PowerPlay provides cold compression wraps that are made for specific joints, allowing for easy use after an orthopedic surgery. Each wrap can be adjusted so that patients are comfortable during this form of recovery. The pain pumps by PowerPlay also allow for three ports meaning you can treat multiple areas on one patient, or treat three patients at one time.
While these cryotherapy products are made to aid in surgical recovery, promote healing between physical therapy sessions, reducing opioid abuse is another positive side effect with this form of treatment.
Benefits of leg compression therapy.
Probably the most common type of compression therapy is leg compression therapy. This is used in several settings. For example, surgeons can utilize certain types of leg therapy to prevent DVT or deep vein thrombosis. However, it can be utilized to treat leg cramps, restless leg syndrome, improve post-surgical healing, and to prevent future injury.
Leg compression therapy increases blood flow to the heart and also in legs- simulating movement or walking. This helps stimulate tissue growth, repairing injuries or preventing future injuries.
For physical therapists with patients complaining about restless leg syndrome, leg compression therapy can help alleviate symptoms. Severe restless leg syndrome is often treated with medication, however compression therapy can help sooth this discomfort without adding another prescription to a patient’s regimen.
Pneumatic compression devices help mimic walking which can help resolve the disorder completely. In this scenario, patients wear the compression sleeves an hour before bed. This increases blood flow as the patient rests.
Leg compression therapy has also been very effective with treating leg ulcers. By improving blood flow, this form of therapy helps alleviate the symptoms of pain, swelling, and itching. Unfortunately, 97% of patients suffering from leg ulcers will get another in the future, and compression therapy is one way to prevent this diagnosis.
Bringing cold compression therapy into your practice.

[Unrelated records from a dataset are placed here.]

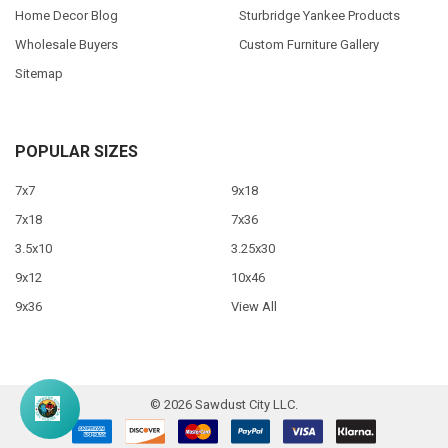
Home Decor Blog
Sturbridge Yankee Products
Wholesale Buyers
Custom Furniture Gallery
Sitemap
POPULAR SIZES
7x7
9x18
7x18
7x36
3.5x10
3.25x30
9x12
10x46
9x36
View All
©
2026
Sawdust City LLC.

There are several use cases for physical therapists utilizing cold compression therapy in their practice. Whether it’s helping a patient recover from surgery, or to decrease pain or swelling- this type of treatment is a great alternative to medications that often have undesirable side effects.
There are multiple ways that you can add PowerPlay’s products into your practice. When comparing our products with competitors, PowerPlay is often a very affordable choice that is also dependable for customers. By providing affordable options, it means that PT offices can budget for several different wraps, or patients can purchase directly from us at a reasonable rate.
There is also an option where physical therapists can become PowerPlay distributors and sell our products for less than the price listed on our website. To learn about becoming a distributor, click here.
The only additional device required when using our devices is a freezer in order to ensure the gel packs are ready for use. PowerPlay recommends freezing a pack for an hour before usage. Gel packs are convenient and a way to avoid mold or mildew which is common with ice or water packs.
Compression pumps have three ports allowing PTs to treat multiple patients at one time. This allows for less overhead when purchasing kits.